Lessons you can learn from the Global Investor

Lessons you can learn from the Global Investor

He never sleeps. He never tires. He roams the far reaches of the earth in search of investments to add to his collection. Rightly or wrongly, he is often blamed for leaving financial market turmoil in his wake and seldom credited for supporting long-term investment and economic growth. As long as savers and investment opportunities remain separated by time and distance, he will always exist. Meet the global investor.

Foreign investors are an integral part of the Stock Exchange of Thailand. Over the past 10 years, they accounted for close to a quarter of the SET’s trading value. The appropriate thing to do for you, the Thai retail investor, is to get to know your neighbours from overseas. After all, you might learn a thing or two from them.

So how well do you know the global investor? While you’re probably not on a first-name basis with him, you and other Thai retail investors probably watched helplessly during the great foreign sell-off during the QE “taper tantrum” during mid-2013 as stock prices plummeted. Welcome to the global economy. Not surprisingly, Thai retail investors have come to identify foreign investors with equity market instability. However, this is a myth.

The sell-off we saw when markets started weighing the implications of stimulus “tapering” by the US Federal Reserve was just one small part in a very big picture. Most foreign holdings still remain and are likely to be long-term.

A large chunk of these consist of holdings by strategic shareholders (i.e. foreign investors holding more than 5% of total shares) in listed companies. My SET colleague Sumitra Tangsomworapong, in her research note on “Thai Listed Companies in the Eyes of Foreign Investors”, found that for the past five years, foreign holdings averaged between 34% and 37% of market capitalisation even during the Lehman crisis, the QE taper tantrum and domestic political turmoil in Thailand.

While it may be tempting to think of foreign investors as a homogeneous crowd of faceless financiers, they are in fact quite diverse and hail from all over the globe. For example, you have your large US and Japanese pension funds, exchange-traded funds (ETFs), asset management funds, hedge funds and Nordic and Middle Eastern sovereign wealth funds.

Even certain central banks such as the Bank of Japan and the Swiss National Bank are taking an interest in equity. Investors’ strategies vary depending on their time horizon and appetite for risk and return. Nevertheless, there are some common themes in their investment strategies.

Here are some key lessons you can learn from foreign investors.

Be selective: Foreign investors are picky. Thailand’s macroeconomic stability and pro-growth economic policies are not enough. More than half of foreign holdings are in listed companies that qualify for the MSCI benchmark indices — largely due to size and liquidity considerations — and boast the highest corporate governance (CG) standards (i.e. 5 stars awarded by the Institute of Directors).
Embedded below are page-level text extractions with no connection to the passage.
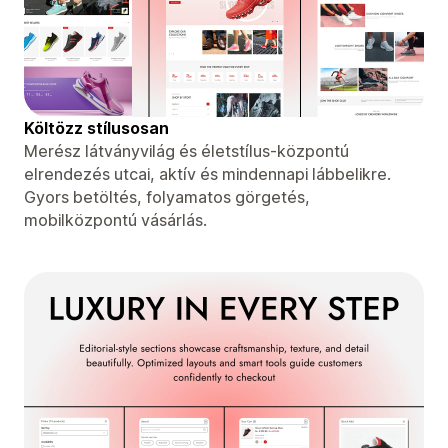
Költözz stílusosan
Merész látványvilág és életstílus-központú
elrendezés utcai, aktív és mindennapi lábbelikre.
Gyors betöltés, folyamatos görgetés,
mobilközpontú vásárlás.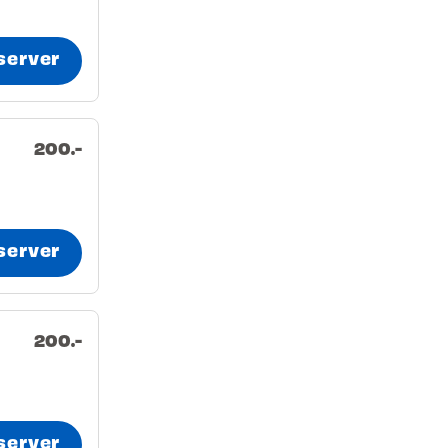
server
200.-
server
200.-
server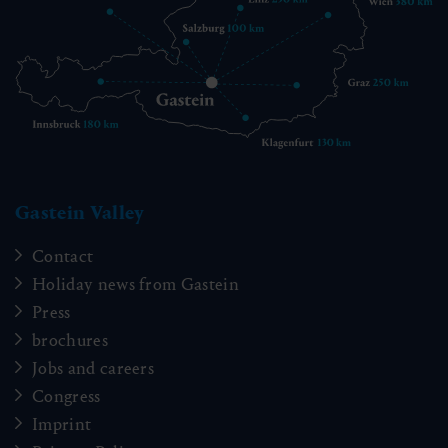
Gastein Valley
Contact
Holiday news from Gastein
Press
brochures
Jobs and careers
Congress
Imprint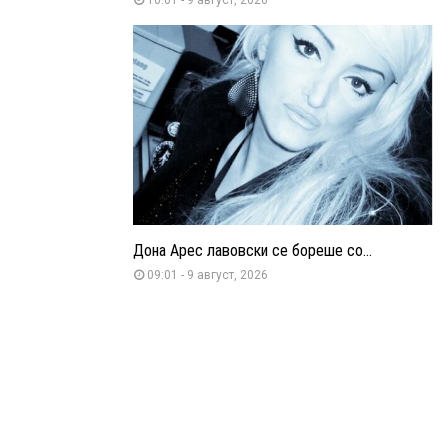
Дона Арес лавовски се бореше со...
09:01 - 9 август, 2026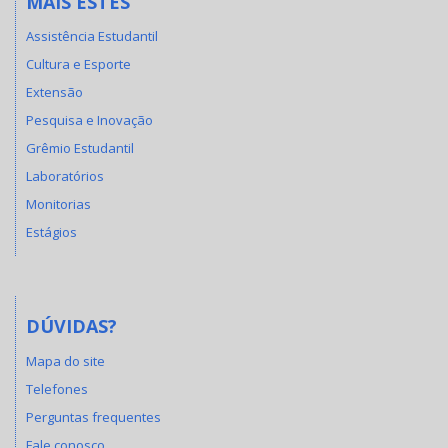
MAIS ESTES
Assistência Estudantil
Cultura e Esporte
Extensão
Pesquisa e Inovação
Grêmio Estudantil
Laboratórios
Monitorias
Estágios
DÚVIDAS?
Mapa do site
Telefones
Perguntas frequentes
Fale conosco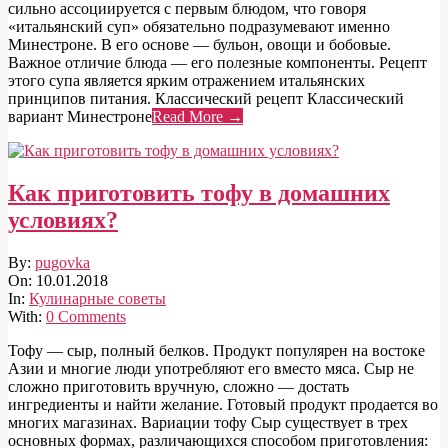
сильно ассоциируется с первым блюдом, что говоря
«итальянский суп» обязательно подразумевают именно
Минестроне. В его основе — бульон, овощи и бобовые.
Важное отличие блюда — его полезные компоненты. Рецепт
этого супа является ярким отражением итальянских
принципов питания. Классический рецепт Классический
вариант Минестроне
Read More →
Как приготовить тофу в домашних
условиях?
2018-
By:
pugovka
01-
On:
10.01.2018
10
In:
Кулинарные советы
With:
0 Comments
Тофу — сыр, полный белков. Продукт популярен на востоке
Азии и многие люди употребляют его вместо мяса. Сыр не
сложно приготовить вручную, сложно — достать
ингредиенты и найти желание. Готовый продукт продается во
многих магазинах. Вариации тофу Сыр существует в трех
основных формах, различающихся способом приготовления: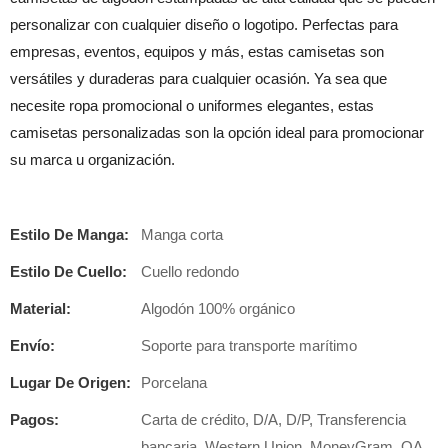
personalizar con cualquier diseño o logotipo. Perfectas para
empresas, eventos, equipos y más, estas camisetas son
versátiles y duraderas para cualquier ocasión. Ya sea que
necesite ropa promocional o uniformes elegantes, estas
camisetas personalizadas son la opción ideal para promocionar
su marca u organización.
Estilo De Manga:
Manga corta
Estilo De Cuello:
Cuello redondo
Material:
Algodón 100% orgánico
Envío:
Soporte para transporte marítimo
Lugar De Origen:
Porcelana
Pagos:
Carta de crédito, D/A, D/P, Transferencia
bancaria, Western Union, MoneyGram, OA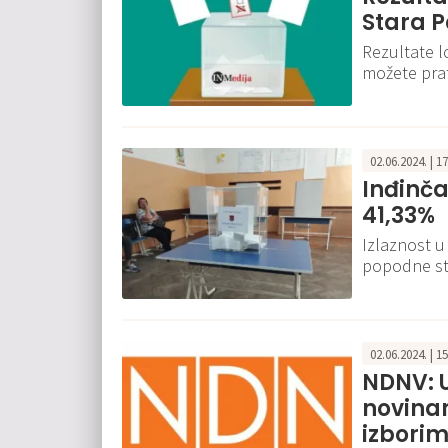
Stara 
Rezultate lo
možete prat
02.06.2024. | 1
Inđinčan
41,33%
Izlaznost u
popodne st
02.06.2024. | 1
NDNV: 
novinar
izbori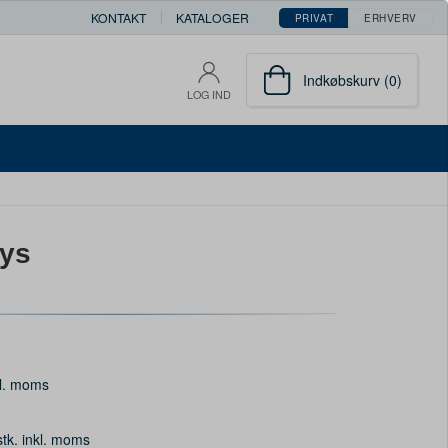
KONTAKT
KATALOGER
PRIVAT
ERHVERV
Indkøbskurv (0)
LOG IND
ys
l. moms
stk. inkl. moms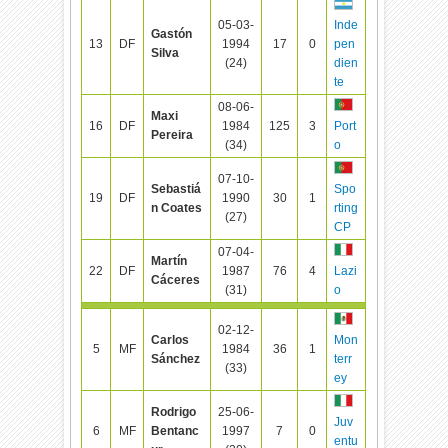
05-03-
Inde
Gastón
13
DF
1994
17
0
pen
Silva
(24)
dien
te
08-06-
Maxi
16
DF
1984
125
3
Port
Pereira
(34)
o
07-10-
Sebastiá
Spo
19
DF
1990
30
1
n Coates
rting
(27)
CP
07-04-
Martín
22
DF
1987
76
4
Lazi
Cáceres
(31)
o
02-12-
Carlos
Mon
5
MF
1984
36
1
Sánchez
terr
(33)
ey
Rodrigo
25-06-
Juv
6
MF
Bentanc
1997
7
0
entu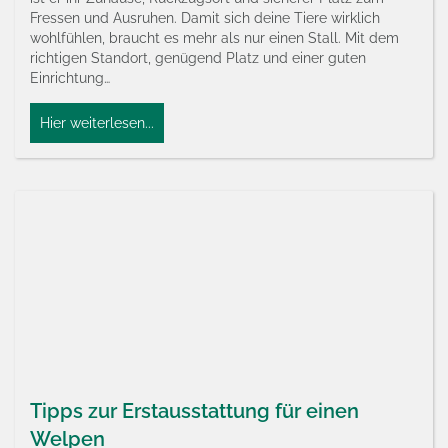
Fressen und Ausruhen. Damit sich deine Tiere wirklich
wohlfühlen, braucht es mehr als nur einen Stall. Mit dem
richtigen Standort, genügend Platz und einer guten
Einrichtung…
Hier weiterlesen...
Tipps zur Erstausstattung für einen
Welpen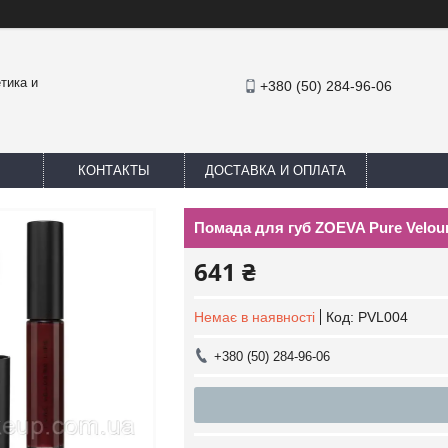
тика и
+380 (50) 284-96-06
КОНТАКТЫ
ДОСТАВКА И ОПЛАТА
Помада для губ ZOEVA Pure Velour
641 ₴
Немає в наявності
Код:
PVL004
+380 (50) 284-96-06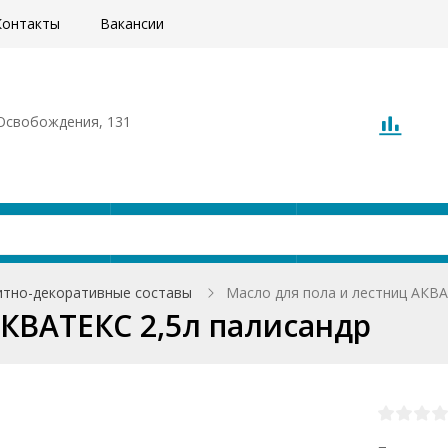
Контакты
Вакансии
. Освобождения, 131
Акции
Доставка
О компани
тно-декоративные составы
Масло для пола и лестниц АКВА
АКВАТЕКС 2,5л палисандр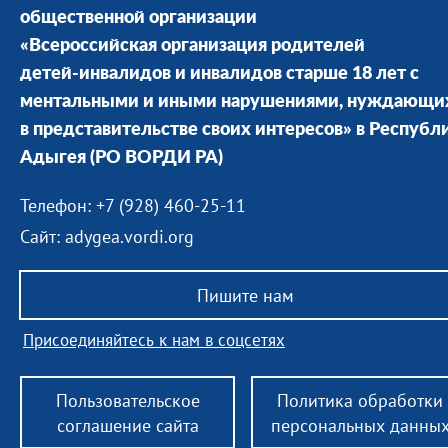
общественной организации
«Всероссийская организация родителей
детей-инвалидов и инвалидов старше 18 лет с
ментальными и иными нарушениями, нуждающи
в представительстве своих интересов» в Республ
Адыгея
(РО ВОРДИ РА)
Телефон: +7 (928) 460-25-11
Сайт: adygea.vordi.org
Пишите нам
Присоединяйтесь к нам в соцсетях
Пользовательское
Политика обработки
соглашение сайта
персональных данны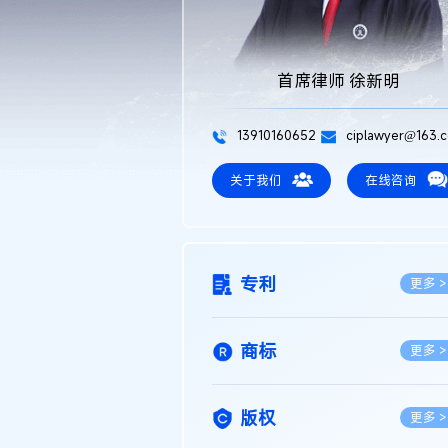
首席律师 徐新明
13910160652
ciplawyer@163.
关于我们
在线咨询
专利
更多 >
商标
更多 >
版权
更多 >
So which consideration actually best reflects foreign investor interest? Not surprisingly, it’s CG (77% of foreign holdings are in firms awarded 5 stars). After all, what matters more for the protection of investors’ interests in the long run, if not CG — the mechanisms by which corporations are controlled so as to align the interests of stakeholders and management?

Invest long-term: Foreign investments are mostly long-term. Amid the daily ups and downs of the stock market, we tend to forget that capital markets are ultimately about financing long-term investments. A good reminder is the world’s oldest surviving closed-end emerging market fund — the highly successful British Foreign and Colonial Investment Trust (FCIT) founded in 1891 — which averages an annual return of 6.9% and, most importantly, requires that investors hold it to maturity (24 years).

Diversify globally: Get out of your comfort zone and invest abroad. The choices are bountiful. Foreign equity funds, rapidly gaining in popularity, can quickly get you broad exposure to Europe, Japan and the US, for example. The Asean Trading Link allows you to trade stocks listed on Bursa Malaysia and Singapore Exchange. Via the Singapore market you can tap into global exchange-traded funds. The Indonesian, Philippine and Vietnamese stock exchanges are expected to join the Asean Trading Link in the near future.

If you plan to follow up on these points, congratulations are in order. You are on your way to becoming a global investor. Just remember to get some sleep (and let your money do the work).


Kiatipong Ariyapruchya heads the Capital Markets Research Institute at the Stock Exchange of Thailand. He holds a PhD in Economics from Columbia University in New York.